After the rain and the Seraph's whirlwind, the afternoon is still and cool, and her boots seem very loud on the wet pavement. It only takes her a few more minutes to reach the service station, where an old man is sitting on a plastic milk crate beneath a corrugated tin awning. He waves to her, and Dancy waves back at him, then she tugs at the green canvas strap on her duffel bag because her shoulder's gone to sleep again.

There's a big plywood billboard beside the road, but it's not nearly so tall as the faded Texaco sign-that round placard dangling from a lamppost, a perfect black circle to contain its five-pointed red pentacle, that witch's symbol to keep out some great evil.
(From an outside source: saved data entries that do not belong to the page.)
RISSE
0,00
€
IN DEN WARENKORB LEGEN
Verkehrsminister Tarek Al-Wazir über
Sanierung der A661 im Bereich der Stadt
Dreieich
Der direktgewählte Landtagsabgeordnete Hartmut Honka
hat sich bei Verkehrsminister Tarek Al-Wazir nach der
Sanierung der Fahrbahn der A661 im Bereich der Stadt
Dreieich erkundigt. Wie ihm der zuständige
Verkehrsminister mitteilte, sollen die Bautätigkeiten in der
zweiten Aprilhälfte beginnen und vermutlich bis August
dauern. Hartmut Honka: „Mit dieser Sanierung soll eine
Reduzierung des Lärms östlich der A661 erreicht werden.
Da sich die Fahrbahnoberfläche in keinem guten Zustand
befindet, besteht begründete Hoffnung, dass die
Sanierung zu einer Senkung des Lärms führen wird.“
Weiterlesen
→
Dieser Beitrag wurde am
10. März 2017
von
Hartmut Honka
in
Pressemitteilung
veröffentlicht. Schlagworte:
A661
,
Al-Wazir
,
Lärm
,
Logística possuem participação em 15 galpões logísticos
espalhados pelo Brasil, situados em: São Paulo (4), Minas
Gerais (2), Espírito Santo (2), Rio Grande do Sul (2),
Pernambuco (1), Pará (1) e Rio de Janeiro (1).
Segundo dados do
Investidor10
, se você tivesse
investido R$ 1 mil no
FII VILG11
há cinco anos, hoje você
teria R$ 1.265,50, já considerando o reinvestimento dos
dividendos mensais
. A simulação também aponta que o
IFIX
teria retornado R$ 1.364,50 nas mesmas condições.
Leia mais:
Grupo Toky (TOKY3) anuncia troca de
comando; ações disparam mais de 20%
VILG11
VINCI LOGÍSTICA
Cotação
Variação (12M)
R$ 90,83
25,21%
Dancy already knows all about pentagrams, so she turns her attention to the billboard, instead; it reads live panther-deadly man eater in sloppy whitewash lettering.

She leaves the highway, skirting the edges of a wide orange-brown mud hole where the Texaco's parking lot and driveway begins, crunching across the white-grey limestone gravel strewn around the gasoline pumps. The old man is standing up now, digging about in a pocket of his overalls.

"How ya doin' there, sport?" he asks her, and his hand reappears with half a roll of wintergreen Certs.

"I'm fine," she says, not smiling because her shoulder hurts too much. "You got a bathroom I can use?"

"You gonna buy somethin'?" he asks and pops one of the Certs into his mouth. His teeth are stained yellow-brown, like turtle bones that have been lying for years at the bottom of a cypress spring.

"I don't have any money," she tells him.

"Hell," he says and sits back down on the plastic milk crate. "Well, I don't guess that makes no difference. The privy's right inside. But you better damn flush when you're done, you hear me? And don't you get piss on the seat."

Dancy nods her head, then stares at him until the old man leans back and blinks at her.

"You want somethin' else?"

"Do you really have a live panther?" she asks him, and the man arches both his eyebrows and grins, showing off his yellow-brown, tobacco-stained smile again.